As the negotiations were later reached that summer, Monroe was offered one million dollars to complete Something's Got to Give and appear in a second film, What a Way to Go! (1964). Meanwhile, Monroe contacted Darryl F. Zanuck in Paris, having heard he was attempting to retake control of the studio. Cukor, who had left the film to begin pre-production on My Fair Lady (1964), was to be replaced by Jean Negulesco. The production would return to Nunnally Johnson's script, which Monroe had liked. On August 1, Monroe signed a new contract with Fox to complete Something's Got to Give for $250,000.

To repair her public image, Monroe gave interviews and photo essays for Life, Cosmopolitan, and Vogue magazines. Her Life magazine interview with Richard Meryman, published on August 3, 1962—just one day before her death—included her reflections on the positive and negative aspects of fame. She said, "Fame is fickle. I now live in my work and in a few relationships with the few people I can really count on. Fame will go by, and so long, I've had you, fame. If it goes by, I've always known it was fickle. So, at least it's something I experienced, but that's not where I live."

===Death of Monroe===

On the evening of August 4, 1962, Monroe died at the age of 36 inside her home in Brentwood, Los Angeles, California. Her body was discovered before dawn in her bedroom the following morning, on August 5.

===Move Over, Darling===

In March 1963, Variety announced the project, still titled Something's Got to Give, had been revamped with Doris Day and James Garner. Michael Gordon was slated to direct while the screenplay was written by Hal Kanter and Jack Sher. Principal photography was intended to start on May 13. In June 1963, The New York Times reported the script had been "altered to suit" Day's onscreen image by reverting to elements of My Favorite Wife. Polly Bergen was cast as Bianca while Chuck Connors assumed the role of Stephen Burkett, Ellen's island companion. Filming lasted 53 days and the last scene shot was Day trapped inside her open-top convertible during a car wash. Retitled Move Over, Darling, the film was released by 20th Century Fox on Christmas Day, 25 December 1963.

== Reconstruction ==
On April 18, 1963, Fox released the 83-minute documentary Marilyn, narrated by Rock Hudson. The anthology documentary featured excerpts from the fifteen films she had made with Fox. Select scenes from Something's Got to Give with Monroe were also featured, including the sequence where Monroe swims nude in the pool.

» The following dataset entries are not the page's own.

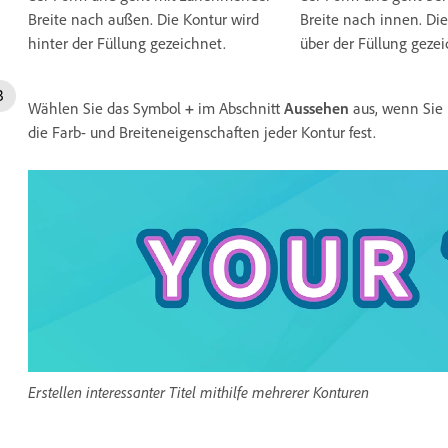
Breite nach innen. Die
Breite nach außen. Die Kontur wird
über der Füllung gezei
hinter der Füllung gezeichnet.
Wählen Sie das Symbol
+
im Abschnitt
Aussehen
aus, wenn Sie
die Farb- und Breiteneigenschaften jeder Kontur fest.
Erstellen interessanter Titel mithilfe mehrerer Konturen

In 1990, the hour-long documentary Marilyn: Something's Got to Give, featured extensive excerpts from the footage. A year earlier, six hours of unedited footage and separate soundtracks from the unfinished film were found in a Kansas warehouse. Ken Turner, the co-producer and editor of the documentary, meticulously restored the footage by color-balancing each frame by hand and syncing the soundtracks from one take into another.

The film sequences were later repurposed by Prometheus Entertainment for the documentary Marilyn Monroe: The Final Days, which aired on AMC on June 1, 2001, the 75th anniversary of Monroe's birth. It was also included on VHS and DVD released by Fox for the Marilyn Monroe: The Diamond Collection.